Kau bergeming disertai manik mengerjap beberapa kali.
"Tapi--"
Manik cyan-nya tak berbohong, penuh keseriusan mengharapkanmu.
"Dengan begitu aku bisa hidup bersamamu dan mencintaimu sepenuhnya, 'kan?"
Kurosaki Ranmaru
Pemuda itu meletakkan bass-nya di sebelah meja belajarnya. Mendengar bel rumahnya berdering membuatnya beralih mendekati pintu utama.
Kaulah yang menjadi tamunya.
"Ah, [Name]."
Laki-laki itu biasanya memang sibuk dalam menjalani passion-nya. Sudah seminggu kalian tidak bertemu. Kau melihat apartemen Kurosaki yang mirip kapal pecah -- buku not, pakaian, dan bungkusan makanan instan berserakan di mana-mana.
"Kau ... pernah bersih-bersih tidak, sih?"sindirmu yang ternyata disahuti oleh delikan Kurosaki.
"Tch. Kau mau diusir?"
Kau menyeringai kaku, "Gomen. Hanya menegur. Berantakan, sih."
Namun pria itu tak sungguh-sungguh melakukannya dan memilih duduk di ruang tamu.
"Beginilah aku jika sedang sibuk menulis lirik dan mengaransemen lagu,"ucapnya memegang bass lagi. Kau melihat ujung jemarinya yang terkelupas kulitnya karena kebanyakan memetik senar.
"Apa kau tak merindukanku?"pancingmu yang membuat jemarinya mengudara sesaat.
"Aku biasanya lupa waktu."
"Kau tak menyukaiku lagi, ya?"
Manik heterokromnya menatapmu lekat-lekat, "Bukan begitu."
Kau menggigit bibir bawahmu, "Bohong. Baiklah, kalau kau memang suka sendirian. Aku takkan mengganggumu lagi."
Kakimu beralih menuju pintu utama, hendak meninggalkan apartemennya. Tetapi tangan kiri kekar laki-laki itu menahan erat pintu utamanya. Tangan kanannya beralih memeluk pinggangmu.
"Aku tak pernah ingin sendiri.
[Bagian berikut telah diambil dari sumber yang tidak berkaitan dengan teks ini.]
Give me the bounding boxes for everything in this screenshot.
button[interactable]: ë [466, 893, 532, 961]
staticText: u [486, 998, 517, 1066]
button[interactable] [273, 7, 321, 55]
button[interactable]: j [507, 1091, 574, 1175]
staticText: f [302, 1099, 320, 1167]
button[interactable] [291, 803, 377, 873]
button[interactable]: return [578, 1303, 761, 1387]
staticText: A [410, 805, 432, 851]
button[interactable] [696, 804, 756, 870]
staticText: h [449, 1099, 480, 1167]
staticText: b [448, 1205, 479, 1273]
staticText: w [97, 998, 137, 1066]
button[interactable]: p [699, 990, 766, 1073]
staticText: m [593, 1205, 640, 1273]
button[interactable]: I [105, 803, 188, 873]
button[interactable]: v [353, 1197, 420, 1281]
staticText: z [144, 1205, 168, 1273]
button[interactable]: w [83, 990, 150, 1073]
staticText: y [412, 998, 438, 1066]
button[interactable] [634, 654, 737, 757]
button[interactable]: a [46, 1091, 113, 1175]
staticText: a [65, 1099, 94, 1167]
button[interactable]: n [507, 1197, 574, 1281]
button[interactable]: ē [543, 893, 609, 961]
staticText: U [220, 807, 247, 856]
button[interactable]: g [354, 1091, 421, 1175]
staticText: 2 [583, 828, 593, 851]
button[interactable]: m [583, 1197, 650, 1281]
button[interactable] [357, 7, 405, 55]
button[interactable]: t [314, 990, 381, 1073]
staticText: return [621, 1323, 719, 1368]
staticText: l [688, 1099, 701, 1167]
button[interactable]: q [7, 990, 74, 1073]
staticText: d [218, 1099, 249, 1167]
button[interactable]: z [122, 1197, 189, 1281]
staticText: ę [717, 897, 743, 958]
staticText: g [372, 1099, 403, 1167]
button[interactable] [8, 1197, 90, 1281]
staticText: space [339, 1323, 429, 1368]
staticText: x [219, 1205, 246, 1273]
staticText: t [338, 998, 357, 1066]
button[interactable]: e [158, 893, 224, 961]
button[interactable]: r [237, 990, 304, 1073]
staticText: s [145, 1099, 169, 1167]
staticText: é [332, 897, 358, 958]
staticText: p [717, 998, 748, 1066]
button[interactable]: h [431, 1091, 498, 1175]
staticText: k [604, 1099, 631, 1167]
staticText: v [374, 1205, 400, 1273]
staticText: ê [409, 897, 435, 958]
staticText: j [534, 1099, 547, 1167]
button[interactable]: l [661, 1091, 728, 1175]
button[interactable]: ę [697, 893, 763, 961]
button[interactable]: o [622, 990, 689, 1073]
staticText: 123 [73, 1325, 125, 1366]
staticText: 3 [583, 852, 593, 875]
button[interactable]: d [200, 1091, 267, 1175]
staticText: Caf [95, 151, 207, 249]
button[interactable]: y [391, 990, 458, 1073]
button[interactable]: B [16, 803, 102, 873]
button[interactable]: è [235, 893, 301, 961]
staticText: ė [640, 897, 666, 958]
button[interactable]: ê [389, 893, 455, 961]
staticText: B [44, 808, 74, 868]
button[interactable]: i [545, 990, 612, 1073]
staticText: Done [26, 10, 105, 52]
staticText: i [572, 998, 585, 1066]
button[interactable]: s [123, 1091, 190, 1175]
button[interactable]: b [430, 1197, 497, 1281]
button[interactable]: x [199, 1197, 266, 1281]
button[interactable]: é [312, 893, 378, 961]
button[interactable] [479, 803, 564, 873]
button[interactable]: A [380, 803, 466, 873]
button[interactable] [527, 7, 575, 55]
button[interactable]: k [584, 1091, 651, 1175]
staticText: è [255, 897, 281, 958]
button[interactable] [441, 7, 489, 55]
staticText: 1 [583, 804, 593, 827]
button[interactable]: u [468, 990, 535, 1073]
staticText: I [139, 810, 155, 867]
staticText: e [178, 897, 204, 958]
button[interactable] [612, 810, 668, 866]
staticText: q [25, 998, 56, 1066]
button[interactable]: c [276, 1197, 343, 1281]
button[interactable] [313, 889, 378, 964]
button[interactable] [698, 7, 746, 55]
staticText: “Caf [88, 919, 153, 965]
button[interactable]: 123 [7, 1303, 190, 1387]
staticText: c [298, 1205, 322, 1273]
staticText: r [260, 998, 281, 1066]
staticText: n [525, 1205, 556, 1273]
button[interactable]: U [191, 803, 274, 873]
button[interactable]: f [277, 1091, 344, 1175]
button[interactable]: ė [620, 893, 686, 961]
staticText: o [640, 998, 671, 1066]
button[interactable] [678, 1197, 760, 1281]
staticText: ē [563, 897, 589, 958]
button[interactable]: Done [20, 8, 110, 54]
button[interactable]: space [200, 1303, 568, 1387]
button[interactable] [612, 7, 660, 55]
Begitu single rilisanku keluar, aku bermaksud melamarmu,"
"Eh?"
Kurosaki sepenuhnya mengekang eksistensimu berkata, "Iya, aku sedang membuat lagu untuk melamarmu, baka. Jadi jangan memutuskan segalanya sendirian."
Camus
Kau sedang menuangkan teh merah kepada pemuda berambut gondrong itu -- Camus. Dia penggemar teh sejati.
"[Name], mana gulanya?"titahnya membuatmu linglung mencari gula. Ternyata terdapat di dalam rak dapur.
Laki-laki itu mencintai gula melebihi apapun.
Entah ada maksud apa, Camus berkunjung ke rumahmu. Memang makhluk ekstentrik ini agak misterius namun kau bersyukur dia datang tanpa menunggang kuda.
Kau mengernyitkan dahi ketika ia menaruh takaran gula yang sedikit berlebihan -- empat balok ke dalam secangkir porselen.
"Kau ... tak khawatir kemanisan?"tanyamu tak yakin jika Camus akan segera menelannya.
Camus mendengus, "Jadi kau tak senang aku bertamu ke sini?"
"B-bukan begitu, kalau kebanyakan nanti bisa diabetes,"bantahmu merasa serba salah.
Namun Camus tak lagi menyentuh teh itu. Kau dibuat panik ketika ia menopang dagu dan memilih diam-diaman melirikmu.
"I-itu cuma pendapatku, jadi tetaplah minum."
"Aku tak berselera lagi. Kalau begitu, kau sebenarnya memperhatikan kesehatanku, 'kan?"
Wajahmu tersipu ketika ia berkata demikian.
"Kalau kau peduli seharusnya kau menikahiku,"ucapnya membuatmu mengerjap.
"Loh?"
Camus menyentuh dagumu lalu menyeringai, "Dan kau akan seumur hidup bertanggung jawab terhadap hidupku."